Excerpted data:

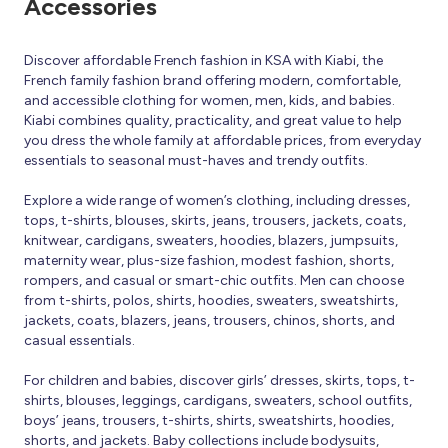
Accessories
Discover affordable French fashion in KSA with Kiabi, the
French family fashion brand offering modern, comfortable,
and accessible clothing for women, men, kids, and babies.
Kiabi combines quality, practicality, and great value to help
you dress the whole family at affordable prices, from everyday
essentials to seasonal must-haves and trendy outfits.
Explore a wide range of women’s clothing, including dresses,
tops, t-shirts, blouses, skirts, jeans, trousers, jackets, coats,
knitwear, cardigans, sweaters, hoodies, blazers, jumpsuits,
maternity wear, plus-size fashion, modest fashion, shorts,
rompers, and casual or smart-chic outfits. Men can choose
from t-shirts, polos, shirts, hoodies, sweaters, sweatshirts,
jackets, coats, blazers, jeans, trousers, chinos, shorts, and
casual essentials.
For children and babies, discover girls’ dresses, skirts, tops, t-
shirts, blouses, leggings, cardigans, sweaters, school outfits,
boys’ jeans, trousers, t-shirts, shirts, sweatshirts, hoodies,
shorts, and jackets. Baby collections include bodysuits,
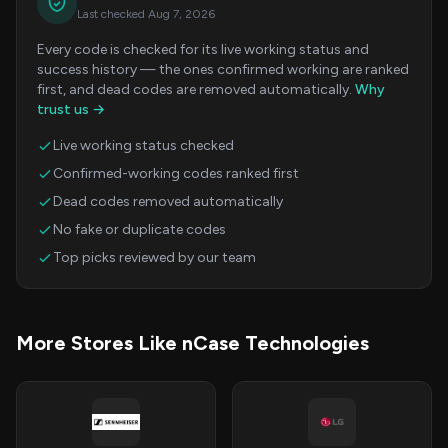
Last checked Aug 7, 2026
Every code is checked for its live working status and
success history — the ones confirmed working are ranked
first, and dead codes are removed automatically.
Why
trust us →
Live working status checked
Confirmed-working codes ranked first
Dead codes removed automatically
No fake or duplicate codes
Top picks reviewed by our team
More Stores Like nCase Technologies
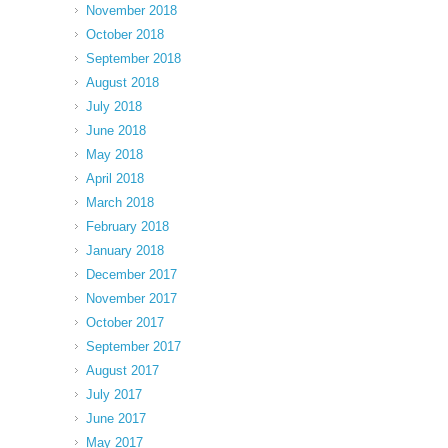
November 2018
October 2018
September 2018
August 2018
July 2018
June 2018
May 2018
April 2018
March 2018
February 2018
January 2018
December 2017
November 2017
October 2017
September 2017
August 2017
July 2017
June 2017
May 2017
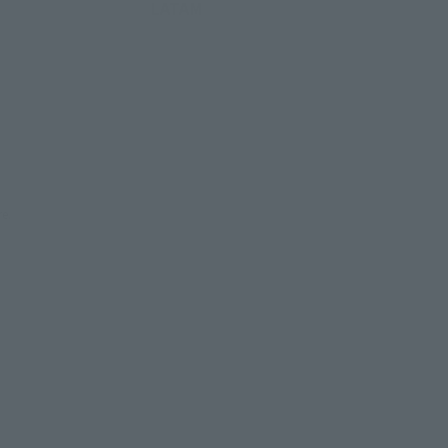
LATAM
re.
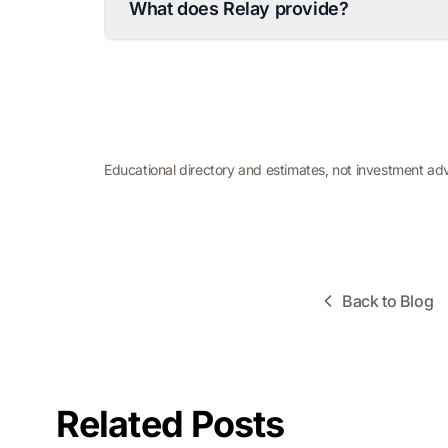
What does Relay provide?
Educational directory and estimates, not investment ad
Back to Blog
Related Posts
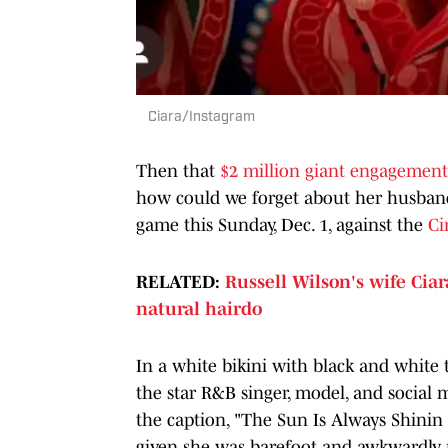
Ciara/Instagram
Then that
$2 million giant engagement
how could we forget about her husband,
game this Sunday, Dec. 1, against the
Ci
RELATED:
Russell Wilson's wife Cia
natural hairdo
In a white bikini with black and white t
the star R&B singer, model, and social
the caption, "The Sun Is Always Shinin 
given she was barefoot and awkwardly m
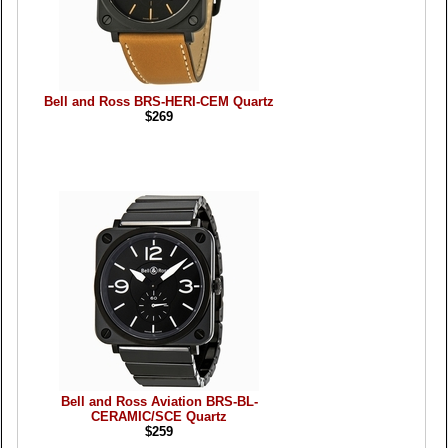
Bell and Ross BRS-HERI-CEM Quartz
$269
Bell and Ross Aviation BRS-BL-
CERAMIC/SCE Quartz
$259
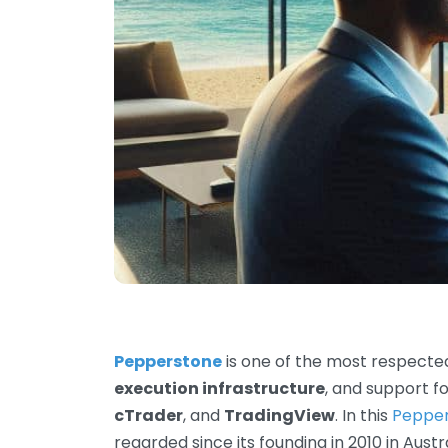
Pepperstone
is one of the most respected
execution infrastructure
, and support f
cTrader
, and
TradingView
. In this
Peppe
regarded since its founding in 2010 in Aust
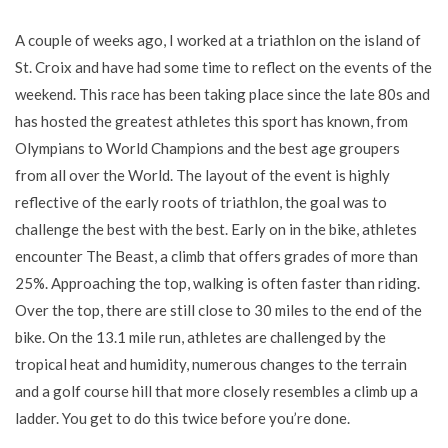
A couple of weeks ago, I worked at a triathlon on the island of
St. Croix and have had some time to reflect on the events of the
weekend. This race has been taking place since the late 80s and
has hosted the greatest athletes this sport has known, from
Olympians to World Champions and the best age groupers
from all over the World. The layout of the event is highly
reflective of the early roots of triathlon, the goal was to
challenge the best with the best. Early on in the bike, athletes
encounter The Beast, a climb that offers grades of more than
25%. Approaching the top, walking is often faster than riding.
Over the top, there are still close to 30 miles to the end of the
bike. On the 13.1 mile run, athletes are challenged by the
tropical heat and humidity, numerous changes to the terrain
and a golf course hill that more closely resembles a climb up a
ladder. You get to do this twice before you’re done.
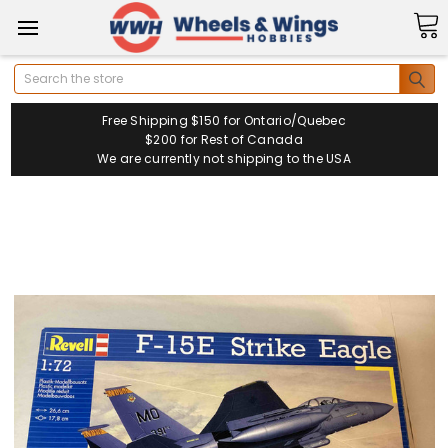
Search
Free Shipping $150 for Ontario/Quebec
$200 for Rest of Canada
We are currently not shipping to the USA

Exercise directions: The reply should hold every record, unchanged, and no pictures.

Expected answer:
Accessories
Discover affordable French fashion in KSA with Kiabi, the
French family fashion brand offering modern, comfortable,
and accessible clothing for women, men, kids, and babies.
Kiabi combines quality, practicality, and great value to help
you dress the whole family at affordable prices, from everyday
essentials to seasonal must-haves and trendy outfits.
Explore a wide range of women’s clothing, including dresses,
tops, t-shirts, blouses, skirts, jeans, trousers, jackets, coats,
knitwear, cardigans, sweaters, hoodies, blazers, jumpsuits,
maternity wear, plus-size fashion, modest fashion, shorts,
rompers, and casual or smart-chic outfits. Men can choose
from t-shirts, polos, shirts, hoodies, sweaters, sweatshirts,
jackets, coats, blazers, jeans, trousers, chinos, shorts, and
casual essentials.
For children and babies, discover girls’ dresses, skirts, tops, t-
shirts, blouses, leggings, cardigans, sweaters, school outfits,
boys’ jeans, trousers, t-shirts, shirts, sweatshirts, hoodies,
shorts, and jackets. Baby collections include bodysuits,
Last checked Aug 7, 2026
Every code is checked for its live working status and
success history — the ones confirmed working are ranked
first, and dead codes are removed automatically.
Why
trust us →
Live working status checked
Confirmed-working codes ranked first
Dead codes removed automatically
No fake or duplicate codes
Top picks reviewed by our team
More Stores Like nCase Technologies
November 2018
October 2018
September 2018
August 2018
July 2018
June 2018
May 2018
April 2018
March 2018
February 2018
January 2018
December 2017
November 2017
October 2017
September 2017
August 2017
July 2017
June 2017
May 2017
LATAM
re.
What does Relay provide?
Educational directory and estimates, not investment ad
Back to Blog
Related Posts
Ciara/Instagram
Then that
$2 million giant engagement
how could we forget about her husband,
game this Sunday, Dec. 1, against the
Ci
RELATED:
Russell Wilson's wife Cia
natural hairdo
In a white bikini with black and white t
the star R&B singer, model, and social
the caption, "The Sun Is Always Shinin 
given she was barefoot and awkwardly m
Bell and Ross BRS-HERI-CEM Quartz
$269
Bell and Ross Aviation BRS-BL-
CERAMIC/SCE Quartz
$259
Pepperstone
is one of the most respected
execution infrastructure
, and support f
cTrader
, and
TradingView
. In this
Peppe
regarded since its founding in 2010 in Aust
A couple of weeks ago, I worked at a triathlon on the island of
St. Croix and have had some time to reflect on the events of the
weekend. This race has been taking place since the late 80s and
has hosted the greatest athletes this sport has known, from
Olympians to World Champions and the best age groupers
from all over the World. The layout of the event is highly
reflective of the early roots of triathlon, the goal was to
challenge the best with the best. Early on in the bike, athletes
encounter The Beast, a climb that offers grades of more than
25%. Approaching the top, walking is often faster than riding.
Over the top, there are still close to 30 miles to the end of the
bike. On the 13.1 mile run, athletes are challenged by the
tropical heat and humidity, numerous changes to the terrain
and a golf course hill that more closely resembles a climb up a
ladder. You get to do this twice before you’re done.
Search
Free Shipping $150 for Ontario/Quebec
$200 for Rest of Canada
We are currently not shipping to the USA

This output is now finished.